Photos of China’s Abandoned Wonderland by David Gray

David Gray photographs Abandoned Wonderland

David Gray photographs Abandoned Wonderland

David Gray photographs Abandoned Wonderland

David Gray photographs Abandoned Wonderland

Abandoned buildings have always creeped me out. It’s unsettling to fumble between decaying walls, where you’re likely to find… well, who knows what rusty-and-mold-covered joys. There’s a strange feeling with you, as you intrude into the past like this. But if there is a kind of abandoned place that should be amusing, it would have to be an amusement park, right?

Maybe not. Above are eerie pictures taken by David Gray of an amusement park abandoned durring its construction: Wonderland. 20 miles outside of Beijing, the site could have become the largest amusement park in Asia, that is if developers hadn’t run into “disagreements with the local government and farmers over property prices.” So instead of becoming Wonderland, the long rows of corn have remained growing, defining the edges of what could have become long rows of parked cars or crowded lines of people waiting for a roller coaster.

Maybe that’s what so strange about this series of photos– it’s the future from the past– where galvanized ambitions turned rusty and there’s mysterious darkness where you would hope to find shelter.
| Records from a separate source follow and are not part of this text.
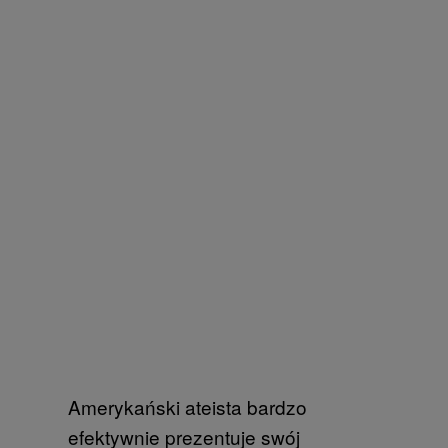
Amerykański ateista bardzo
efektywnie prezentuje swój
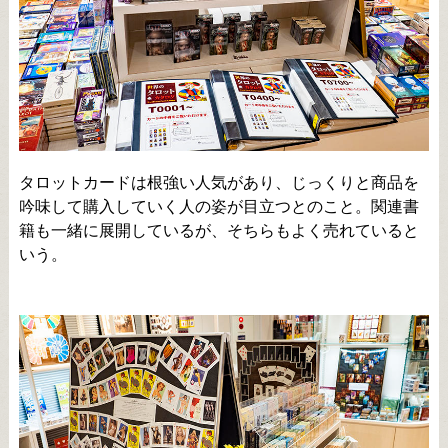
タロットカードは根強い人気があり、じっくりと商品を
吟味して購入していく人の姿が目立つとのこと。関連書
籍も一緒に展開しているが、そちらもよく売れていると
いう。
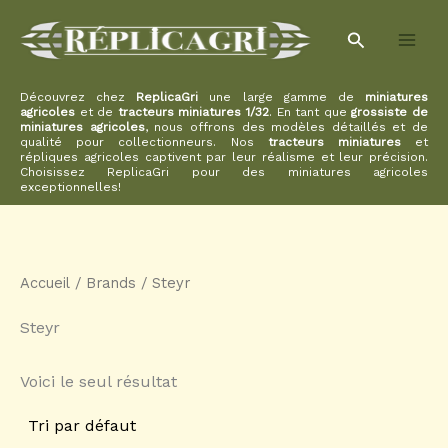
Aller
Rechercher
au
contenu
Découvrez chez
ReplicaGri
une large gamme de
miniatures
agricoles
et de
tracteurs miniatures 1/32
. En tant que
grossiste de
miniatures agricoles
, nous offrons des modèles détaillés et de
qualité pour collectionneurs. Nos
tracteurs miniatures
et
répliques agricoles captivent par leur réalisme et leur précision.
Choisissez ReplicaGri pour des miniatures agricoles
exceptionnelles!
Accueil
/ Brands / Steyr
Steyr
Voici le seul résultat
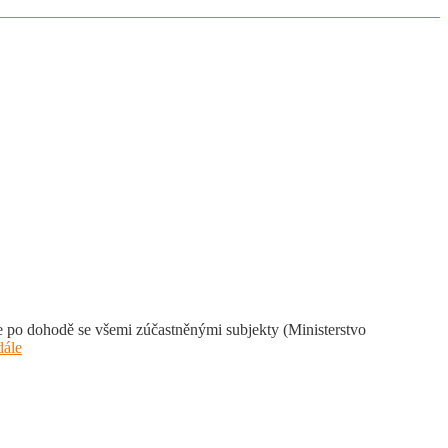
e po dohodě se všemi zúčastněnými subjekty (Ministerstvo
dále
Wonderland is a place where the corn won. All that’s left are steel skeletons of buildings, some with thin and stylized veneers, and the tracks of famers, kids and the occasional photographer. It makes for a compelling series of photos, but it doesn’t seem like a very amusing place.
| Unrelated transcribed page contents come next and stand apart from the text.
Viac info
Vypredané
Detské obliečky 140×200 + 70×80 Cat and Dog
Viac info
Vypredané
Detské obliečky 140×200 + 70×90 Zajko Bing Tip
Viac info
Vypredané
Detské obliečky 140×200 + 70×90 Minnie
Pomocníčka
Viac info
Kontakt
6 Comments Photos of China’s Abandoned Wonderland by David Gray

  1. Rob Moffett December 20, 2011 at 3:53 PM

    Creepy fantastic.

  2. Kristina December 20, 2011 at 4:31 PM

    amazing pictures!! lost spaces are fantastic!
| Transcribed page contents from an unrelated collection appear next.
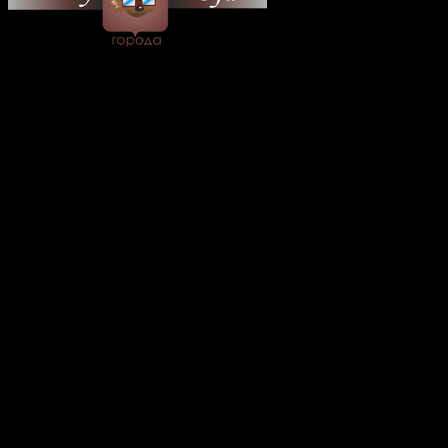
© 2026 Все об Уфе и не
только.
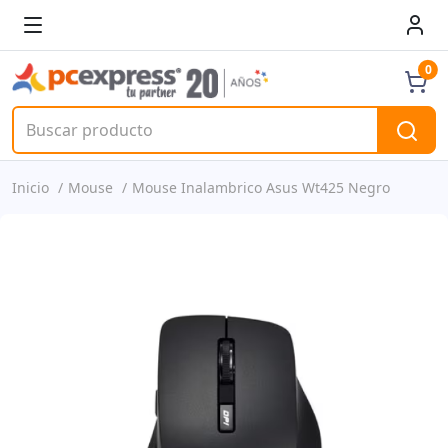
0
Inicio
Mouse
Mouse Inalambrico Asus Wt425 Negro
  3. Romulo Ramos December 20, 2011 at 5:01 PM

    An aborted Disneyworld – but not much more evocative than abandoned steel mills in PA

  4. Mari December 21, 2011 at 12:41 AM

    I love abandoned places! Yes, they are a little creepy but that’s what makes them so fantastic. Beautiful pictures, with the perfect weather for such a series.

  5. Samantha Gluck December 22, 2011 at 7:50 AM

    These pictures weep with sadness. The abandoned dreams of people who had a vision and, for whatever reason, gave up on those dreams makes me feel so sad for them.

    As one commenter pointed out, abandoned buildings can be creepy, but I think in this context — communist China — it’s much more than that. It symbolizes abandoned hope for many of its people.